### What is needed
Pictures aside, write every record out again word for word.

### Records supplied
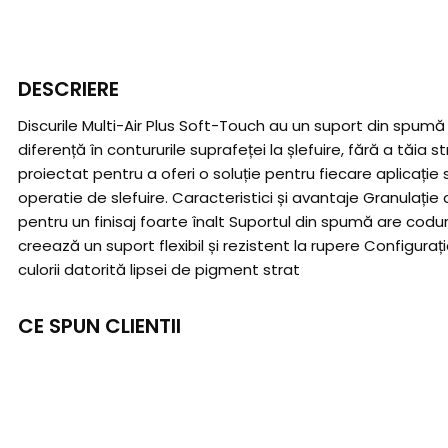
DESCRIERE
Discurile Multi-Air Plus Soft-Touch au un suport din spum
diferență în contururile suprafeței la șlefuire, fără a tăi
proiectat pentru a oferi o soluție pentru fiecare aplicație
operatie de slefuire. Caracteristici și avantaje Granulaț
pentru un finisaj foarte înalt Suportul din spumă are codur
creează un suport flexibil și rezistent la rupere Configuraț
culorii datorită lipsei de pigment strat
CE SPUN CLIENTII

### Task solution
DESCRIERE
Discurile Multi-Air Plus Soft-Touch au un suport din spum
diferență în contururile suprafeței la șlefuire, fără a tăi
proiectat pentru a oferi o soluție pentru fiecare aplicație
operatie de slefuire. Caracteristici și avantaje Granulaț
pentru un finisaj foarte înalt Suportul din spumă are codur
creează un suport flexibil și rezistent la rupere Configuraț
culorii datorită lipsei de pigment strat
CE SPUN CLIENTII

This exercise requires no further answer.